What to produce:
The entries that follow should be repeated exactly, with no pictures kept.

Extracted page text data:

######

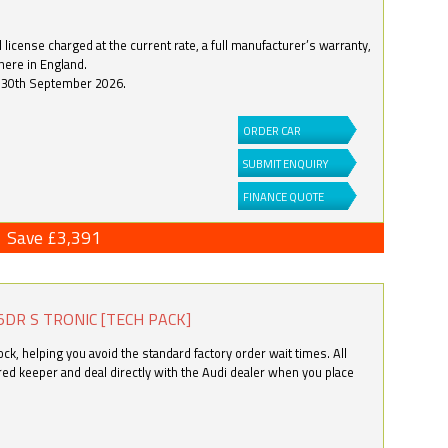
license charged at the current rate, a full manufacturer’s warranty,
here in England.
by 30th September 2026.
ORDER CAR
SUBMIT ENQUIRY
FINANCE QUOTE
Save £3,391
5DR S TRONIC [TECH PACK]
k, helping you avoid the standard factory order wait times. All
ered keeper and deal directly with the Audi dealer when you place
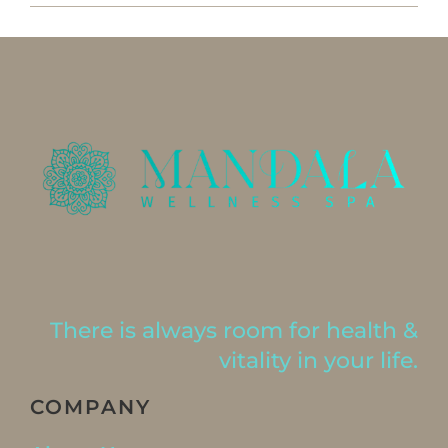
There is always room for health &
vitality in your life.
COMPANY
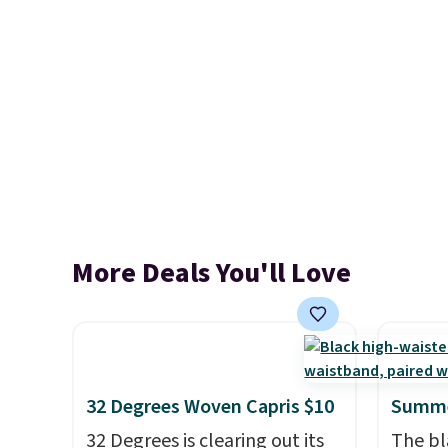
More Deals You'll Love
32 Degrees Woven Capris $10
Summe
32 Degrees is clearing out its
The bl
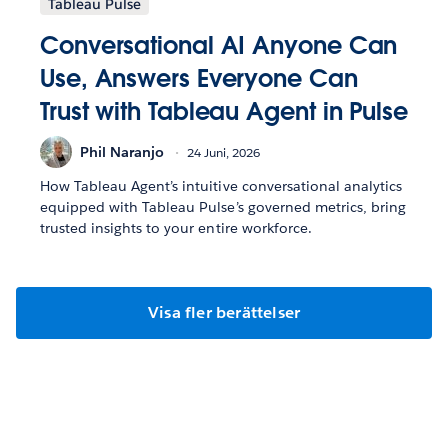
Tableau Pulse
Conversational AI Anyone Can
Use, Answers Everyone Can
Trust with Tableau Agent in Pulse
Phil Naranjo
24 Juni, 2026
How Tableau Agent’s intuitive conversational analytics
equipped with Tableau Pulse’s governed metrics, bring
trusted insights to your entire workforce.
Visa fler berättelser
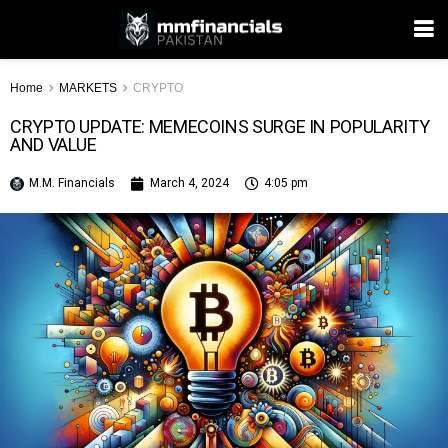
Home
MARKETS
CRYPTO
CRYPTO UPDATE: MEMECOINS SURGE IN POPULARITY
AND VALUE
M.M. Financials
March 4, 2024
4:05 pm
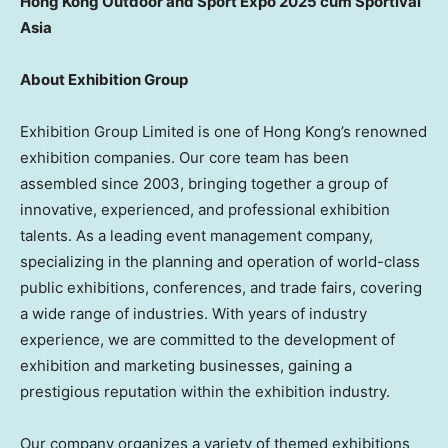
Hong Kong Outdoor and Sport Expo 2025 cum Sportival
Asia
About Exhibition Group
Exhibition Group Limited is one of
Hong Kong’s
renowned
exhibition companies. Our core team has been
assembled since 2003, bringing together a group of
innovative, experienced, and professional exhibition
talents. As a leading event management company,
specializing in the planning and operation of world-class
public exhibitions, conferences, and trade fairs, covering
a wide range of industries. With years of industry
experience, we are committed to the development of
exhibition and marketing businesses, gaining a
prestigious reputation within the exhibition industry.
Our company organizes a variety of themed exhibitions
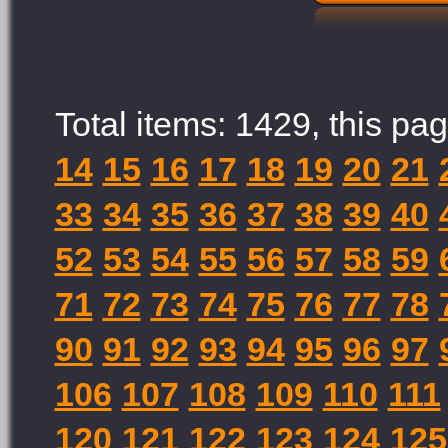
Total items: 1429, this pag
14
15
16
17
18
19
20
21
33
34
35
36
37
38
39
40
52
53
54
55
56
57
58
59
71
72
73
74
75
76
77
78
90
91
92
93
94
95
96
97
106
107
108
109
110
111
120
121
122
123
124
125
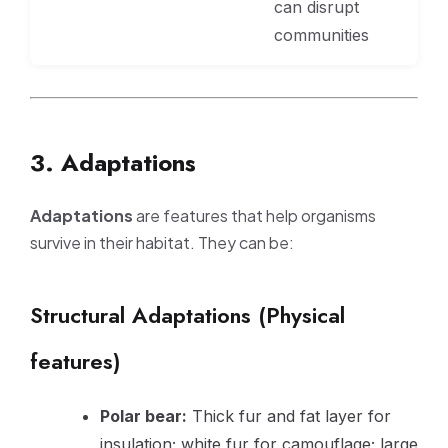
can disrupt
communities
3. Adaptations
Adaptations
are features that help organisms
survive in their habitat. They can be:
Structural Adaptations (Physical
features)
Polar bear:
Thick fur and fat layer for
insulation; white fur for camouflage; large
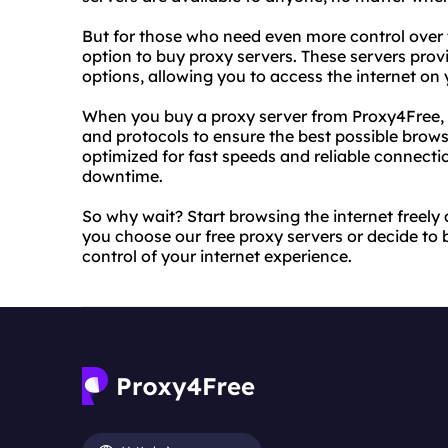
But for those who need even more control over t
option to buy proxy servers. These servers pro
options, allowing you to access the internet on
When you buy a proxy server from Proxy4Free, 
and protocols to ensure the best possible brows
optimized for fast speeds and reliable connecti
downtime.
So why wait? Start browsing the internet freel
you choose our free proxy servers or decide to b
control of your internet experience.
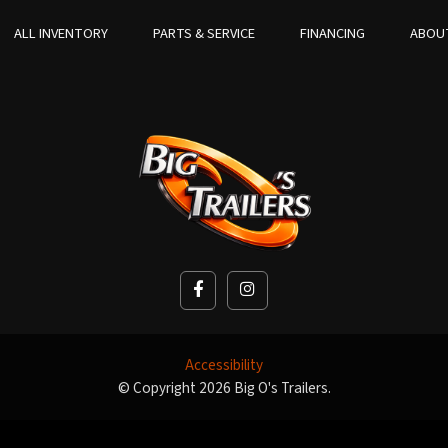
ALL INVENTORY
PARTS & SERVICE
FINANCING
ABOU
Accessibility
© Copyright 2026 Big O's Trailers.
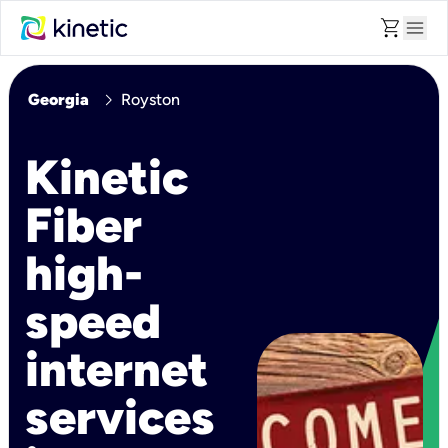
shopping_cart
menu
chevron_right
Georgia
Royston
Kinetic
Fiber
high-
speed
internet
services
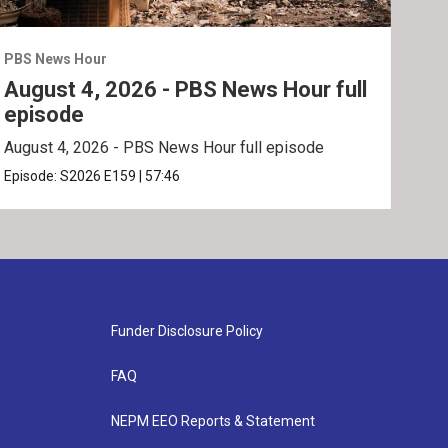
PBS News Hour
PBS 
August 4, 2026 - PBS News Hour full
Aug
episode
ep
August 4, 2026 - PBS News Hour full episode
Augu
Episode:
S2026
E159
|
57:46
Epis
Funder Disclosure Policy
FAQ
NEPM EEO Reports & Statement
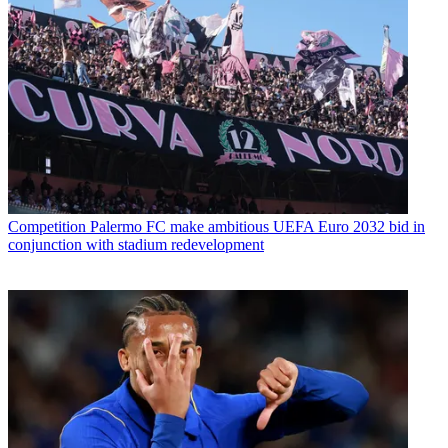
Competition
Palermo FC make ambitious UEFA Euro 2032 bid in
conjunction with stadium redevelopment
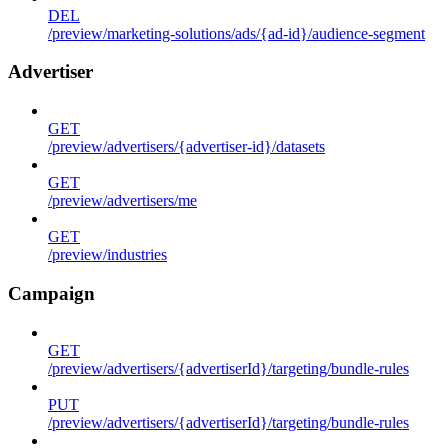
DEL
/preview/marketing-solutions/ads/{ad-id}/audience-segment
Advertiser
GET
/preview/advertisers/{advertiser-id}/datasets
GET
/preview/advertisers/me
GET
/preview/industries
Campaign
GET
/preview/advertisers/{advertiserId}/targeting/bundle-rules
PUT
/preview/advertisers/{advertiserId}/targeting/bundle-rules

######

Response to this exercise:
license charged at the current rate, a full manufacturer’s warranty,
here in England.
by 30th September 2026.
ORDER CAR
SUBMIT ENQUIRY
FINANCE QUOTE
Save £3,391
5DR S TRONIC [TECH PACK]
k, helping you avoid the standard factory order wait times. All
ered keeper and deal directly with the Audi dealer when you place
There is always room for health &
vitality in your life.
COMPANY
More Deals You'll Love
32 Degrees Woven Capris $10
Summe
32 Degrees is clearing out its
The bl
Tableau Pulse
Conversational AI Anyone Can
Use, Answers Everyone Can
Trust with Tableau Agent in Pulse
Phil Naranjo
24 Juni, 2026
How Tableau Agent’s intuitive conversational analytics
equipped with Tableau Pulse’s governed metrics, bring
trusted insights to your entire workforce.
Visa fler berättelser
Home
MARKETS
CRYPTO
CRYPTO UPDATE: MEMECOINS SURGE IN POPULARITY
AND VALUE
M.M. Financials
March 4, 2024
4:05 pm
Hong Kong Outdoor and Sport Expo 2025 cum Sportival
Asia
About Exhibition Group
Exhibition Group Limited is one of
Hong Kong’s
renowned
exhibition companies. Our core team has been
assembled since 2003, bringing together a group of
innovative, experienced, and professional exhibition
talents. As a leading event management company,
specializing in the planning and operation of world-class
public exhibitions, conferences, and trade fairs, covering
a wide range of industries. With years of industry
experience, we are committed to the development of
exhibition and marketing businesses, gaining a
prestigious reputation within the exhibition industry.
Our company organizes a variety of themed exhibitions
Total items: 1429, this pag
14
15
16
17
18
19
20
21
33
34
35
36
37
38
39
40
52
53
54
55
56
57
58
59
71
72
73
74
75
76
77
78
90
91
92
93
94
95
96
97
106
107
108
109
110
111
120
121
122
123
124
125
can disrupt
communities
3. Adaptations
Adaptations
are features that help organisms
survive in their habitat. They can be:
Structural Adaptations (Physical
features)
Polar bear:
Thick fur and fat layer for
insulation; white fur for camouflage; large
But for those who need even more control over t
option to buy proxy servers. These servers pro
options, allowing you to access the internet on
When you buy a proxy server from Proxy4Free, 
and protocols to ensure the best possible brows
optimized for fast speeds and reliable connecti
downtime.
So why wait? Start browsing the internet freel
you choose our free proxy servers or decide to b
control of your internet experience.
ALL INVENTORY
PARTS & SERVICE
FINANCING
ABOU
Accessibility
© Copyright 2026 Big O's Trailers.
shopping_cart
menu
chevron_right
Georgia
Royston
Kinetic
Fiber
high-
speed
internet
services
PBS News Hour
PBS 
August 4, 2026 - PBS News Hour full
Aug
episode
ep
August 4, 2026 - PBS News Hour full episode
Augu
Episode:
S2026
E159
|
57:46
Epis
Funder Disclosure Policy
FAQ
NEPM EEO Reports & Statement
Competition
Palermo FC make ambitious UEFA Euro 2032 bid in
conjunction with stadium redevelopment
DEL
/preview/marketing-solutions/ads/{ad-id}/audience-segment
Advertiser
GET
/preview/advertisers/{advertiser-id}/datasets
GET
/preview/advertisers/me
GET
/preview/industries
Campaign
GET
/preview/advertisers/{advertiserId}/targeting/bundle-rules
PUT
/preview/advertisers/{advertiserId}/targeting/bundle-rules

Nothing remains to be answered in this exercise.